== About this task ==
Which lines of the entries below contain the string "small"? Copy each one.
Start of Data for this task
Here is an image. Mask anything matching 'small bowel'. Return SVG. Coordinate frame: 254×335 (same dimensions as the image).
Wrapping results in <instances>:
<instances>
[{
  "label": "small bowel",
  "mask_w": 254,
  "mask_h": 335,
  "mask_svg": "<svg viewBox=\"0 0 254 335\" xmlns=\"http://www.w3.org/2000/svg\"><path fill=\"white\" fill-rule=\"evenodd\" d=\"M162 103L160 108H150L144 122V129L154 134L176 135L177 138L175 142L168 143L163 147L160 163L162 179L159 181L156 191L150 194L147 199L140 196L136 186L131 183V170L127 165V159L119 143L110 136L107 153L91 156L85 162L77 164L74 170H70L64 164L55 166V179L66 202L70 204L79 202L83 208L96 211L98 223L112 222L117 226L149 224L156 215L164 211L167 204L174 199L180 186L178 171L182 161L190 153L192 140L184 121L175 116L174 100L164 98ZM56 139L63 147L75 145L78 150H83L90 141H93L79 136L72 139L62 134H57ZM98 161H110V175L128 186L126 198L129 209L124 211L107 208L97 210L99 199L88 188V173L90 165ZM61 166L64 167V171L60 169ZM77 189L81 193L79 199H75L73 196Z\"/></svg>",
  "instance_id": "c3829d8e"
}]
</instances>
End of Data for this task
== Written answer ==
Here is an image. Mask anything matching 'small bowel'. Return SVG. Coordinate frame: 254×335 (same dimensions as the image).
  "label": "small bowel",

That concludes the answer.